Jonathan Lebon [Tue, 22 Jul 2014 18:41:42 +0000 (14:41 -0400)]
on-the-fly: only start background timer if needed
Rather than always starting the background timer, only start it when it
is needed. That is, start the background timer when a probe which has an
effect on the conditions of probes which support on-the-fly operations
isn't a safe context for calling schedule_work() (determined by
otf_safe_context()).
Jonathan Lebon [Thu, 24 Jul 2014 18:15:22 +0000 (14:15 -0400)]
make schedule_work() call depend on otf_safe_context()
Now that each probe group directly describes whether their context is
safe for workqueue manipulations, we can directly emit in the probe
epilogue a call to schedule_work() if the probe is safe, rather than
doing it on a case-by-case basis.
Jonathan Lebon [Wed, 23 Jul 2014 18:32:15 +0000 (14:32 -0400)]
on-the-fly: make support a property of group rather than probe
Support for on-the-fly operations is more a property of the
derived_probe_group (which does the actual emitting), rather than
derived_probe.
For example, not because a dwarf_derived_probe supports on-the-fly
operations does it mean that a uprobe_derived_probe (which inherits from
dwarf_derived_probe) does.

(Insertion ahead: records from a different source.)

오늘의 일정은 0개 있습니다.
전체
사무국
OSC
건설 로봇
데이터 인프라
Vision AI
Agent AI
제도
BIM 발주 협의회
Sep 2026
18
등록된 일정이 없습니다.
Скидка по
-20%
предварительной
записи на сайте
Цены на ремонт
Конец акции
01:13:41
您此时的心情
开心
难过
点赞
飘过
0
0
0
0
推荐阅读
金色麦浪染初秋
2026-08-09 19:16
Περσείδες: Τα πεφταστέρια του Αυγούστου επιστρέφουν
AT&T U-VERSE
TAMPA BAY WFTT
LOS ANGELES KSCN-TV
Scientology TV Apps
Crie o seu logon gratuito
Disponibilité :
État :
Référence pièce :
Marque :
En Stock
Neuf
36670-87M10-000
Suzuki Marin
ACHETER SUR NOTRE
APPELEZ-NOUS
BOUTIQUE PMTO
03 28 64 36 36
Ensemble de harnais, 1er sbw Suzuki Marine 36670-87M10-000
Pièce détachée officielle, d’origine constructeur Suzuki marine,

Similarly, a uprobe_derived_probe's support
for on-the-fly operations depends on the actual code emitted by the
group, which will emit different things depending on whether we're using
utrace or inode-uprobes for example.
To do this, we introduce a 'group' attribute which remembers to which
group a derived_probe has been added. This is then used during
translation time to check if the probe group supports on-the-fly
operations.
This patch also introduces otf_safe_context(), which determines whether
the context of the probe type is safe enough for direct workqueue
manipulations. This then allows us to only use the background timer if
the probe doing the toggling does not support workqueue manipulations.

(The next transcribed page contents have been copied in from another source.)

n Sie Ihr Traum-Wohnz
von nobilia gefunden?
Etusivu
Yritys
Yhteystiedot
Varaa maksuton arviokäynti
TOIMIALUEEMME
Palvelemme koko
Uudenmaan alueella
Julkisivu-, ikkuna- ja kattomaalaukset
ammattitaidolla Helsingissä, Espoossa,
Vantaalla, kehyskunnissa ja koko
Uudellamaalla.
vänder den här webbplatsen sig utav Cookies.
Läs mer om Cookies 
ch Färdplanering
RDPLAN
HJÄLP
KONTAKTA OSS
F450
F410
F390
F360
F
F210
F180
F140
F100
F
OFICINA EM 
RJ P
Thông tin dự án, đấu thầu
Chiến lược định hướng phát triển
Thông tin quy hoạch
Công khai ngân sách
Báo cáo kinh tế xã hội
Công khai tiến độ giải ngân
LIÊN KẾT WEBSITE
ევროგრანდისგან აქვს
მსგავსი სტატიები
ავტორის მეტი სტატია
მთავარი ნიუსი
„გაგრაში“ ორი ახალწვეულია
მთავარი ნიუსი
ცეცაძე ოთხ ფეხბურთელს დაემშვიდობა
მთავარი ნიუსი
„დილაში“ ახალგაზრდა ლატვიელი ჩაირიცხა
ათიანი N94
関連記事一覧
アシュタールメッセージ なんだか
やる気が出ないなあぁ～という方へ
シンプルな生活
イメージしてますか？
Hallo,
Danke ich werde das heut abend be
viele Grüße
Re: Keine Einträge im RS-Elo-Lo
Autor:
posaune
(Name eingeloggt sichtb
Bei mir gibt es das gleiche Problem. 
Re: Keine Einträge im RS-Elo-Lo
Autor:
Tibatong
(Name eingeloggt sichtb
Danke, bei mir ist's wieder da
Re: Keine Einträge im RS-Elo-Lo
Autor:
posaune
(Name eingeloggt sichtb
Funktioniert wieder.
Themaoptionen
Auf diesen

Jonathan Lebon [Tue, 22 Jul 2014 20:24:00 +0000 (16:24 -0400)]
split linux/timer.c into .c and .h
For the background timer, it is useful to have some of the definitions
currently sitting in linux/timer.c. Split it into a header file and
include the header.
Jonathan Lebon [Tue, 22 Jul 2014 18:16:27 +0000 (14:16 -0400)]
on-the-fly: use a background timer to schedule work
Calling schedule_work() is not always safe from some contexts (e.g. when
tracing/probing the internals of workqueues themselves).
We remove the code which previously called schedule_work() in the common
epilogue of all probe types. We will need to vet on a case-by-case basis
which probe types are safe.
Meanwhile, we implement a background timer which simply checks if
schedule_work() needs to be called.
Jonathan Lebon [Thu, 17 Jul 2014 14:50:21 +0000 (10:50 -0400)]
affection.exp: also check probe globals locking
In light of the locking issue mentioned in the previous commit, this
commit now updates affection.exp so that locking is also checked to
ensure probes lock the right vars for the right access.
Jonathan Lebon [Wed, 16 Jul 2014 16:31:15 +0000 (12:31 -0400)]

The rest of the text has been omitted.